That should have made her happy, but she’d reckoned without being the only female in a pack of slack-ass, woman-deprived mouth-breathers she wouldn’t touch with a stick and a pair of rubber gloves. Getting up an hour ahead of those bastards was the only way she managed to shower without the other guys on her shift. She was zipping up her dock kit when she heard the shots.
She was sprinting for the door by the time the echo faded. Barb hadn’t survived damned near eighty years of hostile Arabs, man-eating alien carnosaurs, and scum-of-the-earth pirates by being slow on the uptake. Multiple shots from multiple directions, nearly simultaneously, meant only one thing. For once, she blessed the cheap-assed Darhel that wouldn’t even shell out for a quonset hut armory, as she ran hell for leather for one of the gun lockers on either side of the door, grabbed her rifle and stuffed a handful of loaded magazines in a cargo pocket. She darted out the door with barely a glance outside, knowing speed at getting to her next position would serve her better than caution this early in an attack. Making the cover of the administration building as she began to hear other shooting and noise, she kicked the door in to gain access to the supervisor’s office. Behind his desk, she bashed the locked center drawer with her rifle butt. The cheap wood splintered, letting her yank the remains of the drawer open and pull out a small, black rectangular box. The supervisor’s AID was about the size of a pack of cigarettes and could be counted on to get the message out through the jamming she assumed would be hitting the regular com.
“AID, notify Gistar’s Chicago office that we are under attack by multiple gunmen, repeat, we are under attack by multiple gunmen.” She ignored the obnoxious thing’s queries for more information she didn’t have and dropped it behind a potted plant. “Shut up, AID. If they find you, you can’t eavesdrop on them you stupid machine!” she said.
If silence could sound offended, the AID’s abrupt cut-off spoke volumes — not that Schimmel had time to care.

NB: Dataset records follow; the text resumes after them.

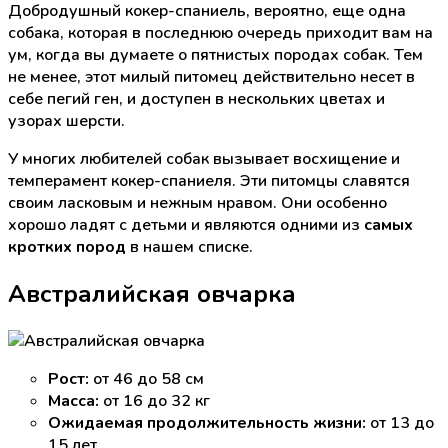
Добродушный кокер-спаниель, вероятно, еще одна
собака, которая в последнюю очередь приходит вам на
ум, когда вы думаете о пятнистых породах собак. Тем
не менее, этот милый питомец действительно несет в
себе пегий ген, и доступен в нескольких цветах и
узорах шерсти.
У многих любителей собак вызывает восхищение и
темперамент кокер-спаниеля. Эти питомцы славятся
своим ласковым и нежным нравом. Они особенно
хорошо ладят с детьми и являются одними из
самых
кротких пород
в нашем списке.
Австралийская овчарка
Рост:
от 46 до 58 см
Масса:
от 16 до 32 кг
Ожидаемая продолжительность жизни:
от 13 до
15 лет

With the word out, her next priority was survival, job or no job. She made for the back door and peered out the window in its top half. This building was sure to be one of their first targets, and a death trap.
A handful of scrubby bushes grew near the fence line at the base of the hill that held the mine entrance. It was meager cover, but better than none, and it had the virtue of not being in any building likely to be a target of hostile action. Its other good point was also its main bad point. It had a good view of the center vehicle yard and the front of the guard barracks, as well as the tracks up to the mine, which meant anyone assaulting the barracks would have a good view of her if they looked her way. She went out the back door, backing up against the building to get a good look and see if she dared make a run for it.
Automatic weapons fire stitching up the ground in front of her decided her against that in a hurry. She ran for the equipment parking lot instead, blessing the inaccuracies of full-auto fire. A hard punch in her right arm, near the shoulder, when she was halfway there had her swearing the air blue as she picked herself up and closed the distance to a hiding place behind a backhoe.
The round that hit her had gone straight through the muscle, fortunately, but it still hurt like a bitch. It took more tugging than she would have expected to rip her sleeve off, but it was the only thing she had to tie around the wound. The attackers had the guard barracks fully engaged. Several grenade blasts from inside the building told her that her side didn’t have a prayer. One of the defenders from the east side of the compound came walking in with his hands up, yelling his surrender. Seeing him shot to bits decided her against that option right quick. She started considering ways to maximize her chances of egressing into the mine. There were water coolers at the entrance, and Indowy-sized canteens. With three or four of those, she could surely hole up somewhere and wait until the counterattack took the mine back from these bastards.
She poked her head up enough to get a quick glance to the southwest, quickly ducking back down as she heard the wheet of bullets over her head and the ping of impacts on the other side of the backhoe. Nope. No way she’d make it up to the entrance of the mine. Tying off the wound and evaluating her options had taken maybe half a minute. Schimmel knew the value of time, even though every second crawled like a slow motion series of snapshots as her ears rang from the small battle. The backhoe was thirty yards or so away from the action — peanuts for even a shitty centerfire rifle on a calm day like this one. She sighed, pulling her ancient, personal army-surplus M-16 to her shoulder, selector set for single shots, and started servicing targets.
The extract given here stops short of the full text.